### [TASK BRIEF]
If a line in the material below has the word "deposição", copy it.

= = =

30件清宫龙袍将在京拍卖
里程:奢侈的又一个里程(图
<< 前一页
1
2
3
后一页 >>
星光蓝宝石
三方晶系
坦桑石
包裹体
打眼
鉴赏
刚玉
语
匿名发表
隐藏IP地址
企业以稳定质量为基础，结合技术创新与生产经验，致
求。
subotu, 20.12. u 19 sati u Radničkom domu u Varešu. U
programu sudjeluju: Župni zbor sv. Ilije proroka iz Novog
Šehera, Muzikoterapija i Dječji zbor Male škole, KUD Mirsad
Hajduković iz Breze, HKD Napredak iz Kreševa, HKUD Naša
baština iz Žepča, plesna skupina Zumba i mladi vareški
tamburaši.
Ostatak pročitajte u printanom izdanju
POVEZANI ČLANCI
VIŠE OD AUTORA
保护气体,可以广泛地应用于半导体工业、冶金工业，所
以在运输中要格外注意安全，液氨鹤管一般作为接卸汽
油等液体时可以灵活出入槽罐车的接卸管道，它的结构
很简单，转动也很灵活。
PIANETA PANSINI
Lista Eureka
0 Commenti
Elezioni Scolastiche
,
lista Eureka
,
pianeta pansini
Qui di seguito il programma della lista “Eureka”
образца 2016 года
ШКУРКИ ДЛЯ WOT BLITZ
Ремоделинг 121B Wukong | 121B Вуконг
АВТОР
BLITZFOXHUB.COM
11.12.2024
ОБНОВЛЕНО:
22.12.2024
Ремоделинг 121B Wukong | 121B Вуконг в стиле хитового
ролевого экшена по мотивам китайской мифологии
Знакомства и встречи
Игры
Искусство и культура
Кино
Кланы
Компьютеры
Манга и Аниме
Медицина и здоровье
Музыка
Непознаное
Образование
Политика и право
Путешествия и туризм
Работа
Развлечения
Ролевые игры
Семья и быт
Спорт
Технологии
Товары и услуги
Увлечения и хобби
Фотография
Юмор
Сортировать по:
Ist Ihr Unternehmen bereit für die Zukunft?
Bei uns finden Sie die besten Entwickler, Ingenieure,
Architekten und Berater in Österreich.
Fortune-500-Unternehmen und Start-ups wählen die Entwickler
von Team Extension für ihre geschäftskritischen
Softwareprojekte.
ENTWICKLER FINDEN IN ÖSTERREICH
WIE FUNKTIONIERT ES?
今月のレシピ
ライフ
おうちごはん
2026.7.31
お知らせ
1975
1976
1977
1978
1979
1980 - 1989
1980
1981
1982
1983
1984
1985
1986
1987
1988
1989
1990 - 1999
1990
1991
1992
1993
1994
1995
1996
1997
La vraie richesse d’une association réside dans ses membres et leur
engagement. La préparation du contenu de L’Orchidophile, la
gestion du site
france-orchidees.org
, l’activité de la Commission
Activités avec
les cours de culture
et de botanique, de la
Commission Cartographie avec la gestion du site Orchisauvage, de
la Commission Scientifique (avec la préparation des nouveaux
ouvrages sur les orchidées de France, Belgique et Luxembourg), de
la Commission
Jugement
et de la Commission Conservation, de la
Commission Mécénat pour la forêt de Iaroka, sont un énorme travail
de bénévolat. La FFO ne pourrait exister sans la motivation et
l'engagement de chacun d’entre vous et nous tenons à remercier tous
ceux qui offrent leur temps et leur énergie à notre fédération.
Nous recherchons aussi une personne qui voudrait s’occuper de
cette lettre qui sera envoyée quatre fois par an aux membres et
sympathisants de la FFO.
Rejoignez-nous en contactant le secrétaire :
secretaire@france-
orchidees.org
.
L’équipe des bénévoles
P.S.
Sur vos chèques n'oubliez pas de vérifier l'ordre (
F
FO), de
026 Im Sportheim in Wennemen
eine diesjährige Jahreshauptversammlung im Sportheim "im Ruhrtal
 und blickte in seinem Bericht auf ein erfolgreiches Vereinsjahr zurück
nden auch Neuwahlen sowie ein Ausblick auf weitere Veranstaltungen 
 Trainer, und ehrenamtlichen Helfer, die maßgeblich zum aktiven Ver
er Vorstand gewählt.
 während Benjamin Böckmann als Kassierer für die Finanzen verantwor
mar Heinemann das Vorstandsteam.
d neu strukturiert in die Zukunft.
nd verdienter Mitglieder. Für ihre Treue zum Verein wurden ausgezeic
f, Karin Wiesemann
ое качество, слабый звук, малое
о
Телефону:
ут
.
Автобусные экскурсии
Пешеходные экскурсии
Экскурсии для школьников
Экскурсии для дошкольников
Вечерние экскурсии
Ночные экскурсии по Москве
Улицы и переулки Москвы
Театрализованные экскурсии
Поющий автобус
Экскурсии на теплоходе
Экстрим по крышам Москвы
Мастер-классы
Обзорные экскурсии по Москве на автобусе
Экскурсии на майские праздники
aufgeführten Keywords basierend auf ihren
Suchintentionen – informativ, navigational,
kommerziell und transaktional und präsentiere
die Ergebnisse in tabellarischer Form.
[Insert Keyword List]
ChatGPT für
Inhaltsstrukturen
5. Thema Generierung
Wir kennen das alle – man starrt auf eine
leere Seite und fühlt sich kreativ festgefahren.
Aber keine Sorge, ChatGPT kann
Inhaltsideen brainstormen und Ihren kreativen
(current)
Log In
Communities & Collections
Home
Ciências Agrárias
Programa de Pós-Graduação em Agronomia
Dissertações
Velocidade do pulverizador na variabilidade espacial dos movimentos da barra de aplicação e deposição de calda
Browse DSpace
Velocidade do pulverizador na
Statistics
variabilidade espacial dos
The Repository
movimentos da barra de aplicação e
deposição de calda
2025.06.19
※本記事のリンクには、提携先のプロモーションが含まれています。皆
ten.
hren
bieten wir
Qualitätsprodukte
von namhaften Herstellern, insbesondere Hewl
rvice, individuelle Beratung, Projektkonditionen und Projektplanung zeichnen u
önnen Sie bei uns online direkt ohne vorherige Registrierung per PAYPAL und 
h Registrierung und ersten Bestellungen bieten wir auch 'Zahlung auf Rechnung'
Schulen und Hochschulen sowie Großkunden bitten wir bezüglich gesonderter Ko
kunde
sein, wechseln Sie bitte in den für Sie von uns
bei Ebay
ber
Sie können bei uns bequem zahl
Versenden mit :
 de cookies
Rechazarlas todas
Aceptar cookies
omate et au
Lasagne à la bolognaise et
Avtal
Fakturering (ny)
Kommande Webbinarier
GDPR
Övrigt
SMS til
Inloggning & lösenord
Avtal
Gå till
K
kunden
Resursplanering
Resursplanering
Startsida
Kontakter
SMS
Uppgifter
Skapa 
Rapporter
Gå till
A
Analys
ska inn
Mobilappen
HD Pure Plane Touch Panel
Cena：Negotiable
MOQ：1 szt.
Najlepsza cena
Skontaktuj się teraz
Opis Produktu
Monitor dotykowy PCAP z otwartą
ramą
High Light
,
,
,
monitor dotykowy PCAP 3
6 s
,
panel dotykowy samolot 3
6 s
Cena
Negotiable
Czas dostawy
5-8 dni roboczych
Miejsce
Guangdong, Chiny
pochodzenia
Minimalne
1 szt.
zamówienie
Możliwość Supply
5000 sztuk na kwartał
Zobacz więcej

= = =

### [RESPONSE BELOW]
Velocidade do pulverizador na variabilidade espacial dos movimentos da barra de aplicação e deposição de calda
deposição de calda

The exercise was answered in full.